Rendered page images
BEGIN

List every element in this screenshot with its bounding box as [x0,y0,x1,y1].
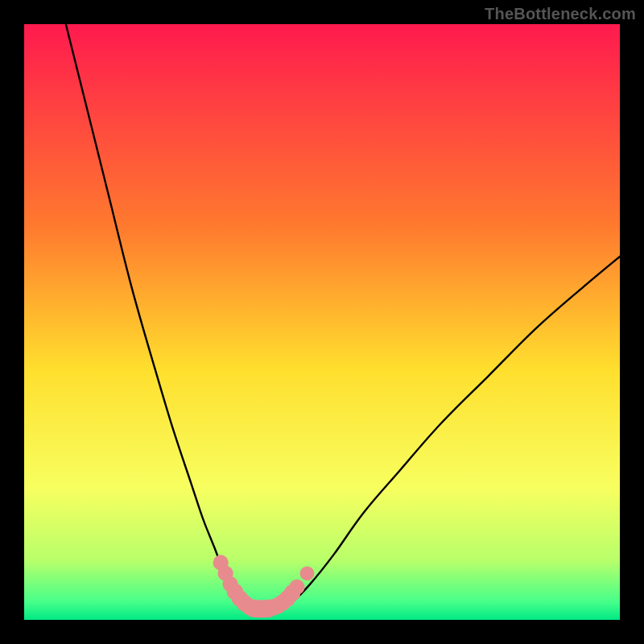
gradient-background [24,24,620,620]
chart-frame: TheBottleneck.com [0,0,644,644]
plot-area [24,24,620,620]
watermark-text: TheBottleneck.com [485,5,636,23]
marker-dot [289,580,304,595]
marker-dot [300,566,315,580]
chart-svg [24,24,620,620]
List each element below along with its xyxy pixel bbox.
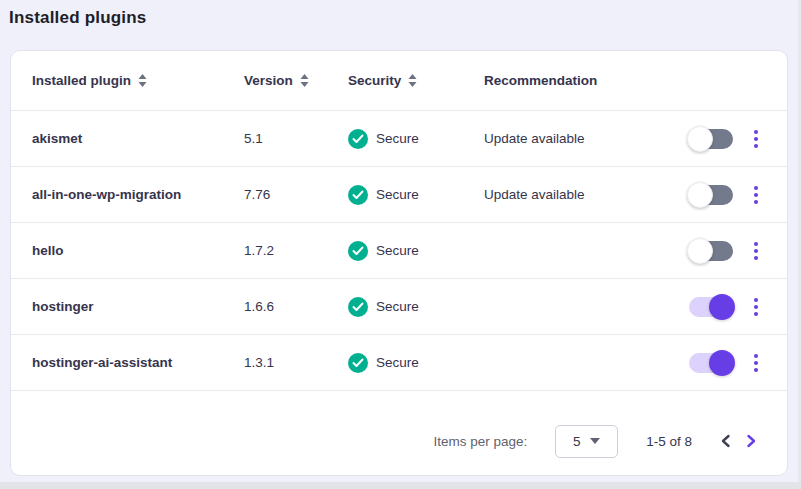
toggle-knob [687, 182, 713, 208]
security-status: Secure [348, 297, 484, 317]
kebab-menu-icon[interactable] [751, 352, 761, 374]
kebab-menu-icon[interactable] [751, 128, 761, 150]
column-label: Version [244, 73, 293, 88]
security-label: Secure [376, 187, 419, 202]
plugin-name: akismet [32, 131, 244, 146]
plugin-enabled-toggle[interactable] [689, 297, 733, 317]
page-bottom-edge [0, 482, 801, 489]
recommendation-text: Update available [484, 131, 689, 146]
plugin-enabled-toggle[interactable] [689, 241, 733, 261]
security-label: Secure [376, 299, 419, 314]
pagination-bar: Items per page: 5 1-5 of 8 [11, 390, 787, 475]
plugin-version: 1.3.1 [244, 355, 348, 370]
column-label: Installed plugin [32, 73, 131, 88]
security-status: Secure [348, 241, 484, 261]
column-label: Security [348, 73, 401, 88]
pagination-range: 1-5 of 8 [646, 434, 692, 449]
page-title: Installed plugins [9, 8, 147, 28]
plugin-name: hostinger [32, 299, 244, 314]
table-row: all-in-one-wp-migration 7.76 Secure Upda… [11, 166, 787, 222]
plugin-name: hostinger-ai-assistant [32, 355, 244, 370]
column-header-security[interactable]: Security [348, 73, 417, 88]
toggle-knob [687, 238, 713, 264]
column-header-version[interactable]: Version [244, 73, 348, 88]
security-status: Secure [348, 129, 484, 149]
check-circle-icon [348, 185, 368, 205]
column-label: Recommendation [484, 73, 597, 88]
table-row: akismet 5.1 Secure Update available [11, 110, 787, 166]
check-circle-icon [348, 297, 368, 317]
plugin-enabled-toggle[interactable] [689, 129, 733, 149]
check-circle-icon [348, 241, 368, 261]
kebab-menu-icon[interactable] [751, 184, 761, 206]
chevron-right-icon[interactable] [746, 434, 757, 448]
security-status: Secure [348, 353, 484, 373]
items-per-page-value: 5 [573, 434, 581, 449]
kebab-menu-icon[interactable] [751, 296, 761, 318]
recommendation-text: Update available [484, 187, 689, 202]
plugin-version: 5.1 [244, 131, 348, 146]
plugin-enabled-toggle[interactable] [689, 185, 733, 205]
security-label: Secure [376, 243, 419, 258]
plugin-version: 1.6.6 [244, 299, 348, 314]
column-header-recommendation: Recommendation [484, 73, 761, 88]
plugin-name: all-in-one-wp-migration [32, 187, 244, 202]
kebab-menu-icon[interactable] [751, 240, 761, 262]
toggle-knob [709, 294, 735, 320]
toggle-knob [687, 126, 713, 152]
plugin-name: hello [32, 243, 244, 258]
column-header-installed-plugin[interactable]: Installed plugin [32, 73, 244, 88]
chevron-left-icon[interactable] [720, 434, 731, 448]
sort-arrows-icon [408, 74, 417, 87]
table-row: hostinger 1.6.6 Secure [11, 278, 787, 334]
toggle-knob [709, 350, 735, 376]
security-label: Secure [376, 131, 419, 146]
table-row: hello 1.7.2 Secure [11, 222, 787, 278]
pagination-controls [720, 434, 757, 448]
items-per-page-select[interactable]: 5 [555, 425, 618, 458]
plugin-enabled-toggle[interactable] [689, 353, 733, 373]
plugin-version: 7.76 [244, 187, 348, 202]
table-header-row: Installed plugin Version Security [11, 51, 787, 110]
sort-arrows-icon [300, 74, 309, 87]
caret-down-icon [590, 438, 600, 444]
installed-plugins-card: Installed plugin Version Security [10, 50, 788, 476]
security-status: Secure [348, 185, 484, 205]
security-label: Secure [376, 355, 419, 370]
table-row: hostinger-ai-assistant 1.3.1 Secure [11, 334, 787, 390]
sort-arrows-icon [138, 74, 147, 87]
check-circle-icon [348, 129, 368, 149]
plugin-version: 1.7.2 [244, 243, 348, 258]
check-circle-icon [348, 353, 368, 373]
items-per-page-label: Items per page: [433, 434, 527, 449]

END

§ EXERCISE AIM:
Every line above should be transcribed word for word; leave the pictures out.

§ ANSWER SPACE:
List every element in this screenshot with its bounding box as [x0,y0,x1,y1].
gradient-background [24,24,620,620]
chart-frame: TheBottleneck.com [0,0,644,644]
plot-area [24,24,620,620]
watermark-text: TheBottleneck.com [485,5,636,23]
marker-dot [289,580,304,595]
marker-dot [300,566,315,580]
chart-svg [24,24,620,620]
List each element below along with its xyxy pixel bbox.
toggle-knob [687, 182, 713, 208]
security-status: Secure [348, 297, 484, 317]
kebab-menu-icon[interactable] [751, 352, 761, 374]
kebab-menu-icon[interactable] [751, 128, 761, 150]
column-label: Version [244, 73, 293, 88]
security-label: Secure [376, 187, 419, 202]
plugin-name: akismet [32, 131, 244, 146]
plugin-enabled-toggle[interactable] [689, 297, 733, 317]
page-bottom-edge [0, 482, 801, 489]
recommendation-text: Update available [484, 131, 689, 146]
plugin-enabled-toggle[interactable] [689, 241, 733, 261]
security-label: Secure [376, 299, 419, 314]
pagination-bar: Items per page: 5 1-5 of 8 [11, 390, 787, 475]
plugin-version: 1.3.1 [244, 355, 348, 370]
column-label: Installed plugin [32, 73, 131, 88]
security-status: Secure [348, 241, 484, 261]
column-label: Security [348, 73, 401, 88]
pagination-range: 1-5 of 8 [646, 434, 692, 449]
page-title: Installed plugins [9, 8, 147, 28]
plugin-name: hostinger [32, 299, 244, 314]
table-row: all-in-one-wp-migration 7.76 Secure Upda… [11, 166, 787, 222]
plugin-name: hostinger-ai-assistant [32, 355, 244, 370]
column-header-security[interactable]: Security [348, 73, 417, 88]
toggle-knob [687, 238, 713, 264]
column-header-version[interactable]: Version [244, 73, 348, 88]
security-status: Secure [348, 129, 484, 149]
check-circle-icon [348, 185, 368, 205]
column-label: Recommendation [484, 73, 597, 88]
table-row: akismet 5.1 Secure Update available [11, 110, 787, 166]
check-circle-icon [348, 297, 368, 317]
plugin-enabled-toggle[interactable] [689, 129, 733, 149]
check-circle-icon [348, 241, 368, 261]
kebab-menu-icon[interactable] [751, 184, 761, 206]
chevron-right-icon[interactable] [746, 434, 757, 448]
security-status: Secure [348, 353, 484, 373]
items-per-page-value: 5 [573, 434, 581, 449]
kebab-menu-icon[interactable] [751, 296, 761, 318]
recommendation-text: Update available [484, 187, 689, 202]
plugin-version: 5.1 [244, 131, 348, 146]
plugin-enabled-toggle[interactable] [689, 185, 733, 205]
security-label: Secure [376, 243, 419, 258]
plugin-version: 1.6.6 [244, 299, 348, 314]
column-header-recommendation: Recommendation [484, 73, 761, 88]
plugin-name: all-in-one-wp-migration [32, 187, 244, 202]
kebab-menu-icon[interactable] [751, 240, 761, 262]
toggle-knob [709, 294, 735, 320]
toggle-knob [687, 126, 713, 152]
plugin-name: hello [32, 243, 244, 258]
column-header-installed-plugin[interactable]: Installed plugin [32, 73, 244, 88]
chevron-left-icon[interactable] [720, 434, 731, 448]
sort-arrows-icon [408, 74, 417, 87]
table-row: hostinger 1.6.6 Secure [11, 278, 787, 334]
toggle-knob [709, 350, 735, 376]
security-label: Secure [376, 131, 419, 146]
table-row: hello 1.7.2 Secure [11, 222, 787, 278]
pagination-controls [720, 434, 757, 448]
items-per-page-select[interactable]: 5 [555, 425, 618, 458]
plugin-enabled-toggle[interactable] [689, 353, 733, 373]
plugin-version: 7.76 [244, 187, 348, 202]
table-header-row: Installed plugin Version Security [11, 51, 787, 110]
sort-arrows-icon [300, 74, 309, 87]
caret-down-icon [590, 438, 600, 444]
installed-plugins-card: Installed plugin Version Security [10, 50, 788, 476]
security-status: Secure [348, 185, 484, 205]
security-label: Secure [376, 355, 419, 370]
table-row: hostinger-ai-assistant 1.3.1 Secure [11, 334, 787, 390]
sort-arrows-icon [138, 74, 147, 87]
check-circle-icon [348, 129, 368, 149]
plugin-version: 1.7.2 [244, 243, 348, 258]
check-circle-icon [348, 353, 368, 373]
items-per-page-label: Items per page: [433, 434, 527, 449]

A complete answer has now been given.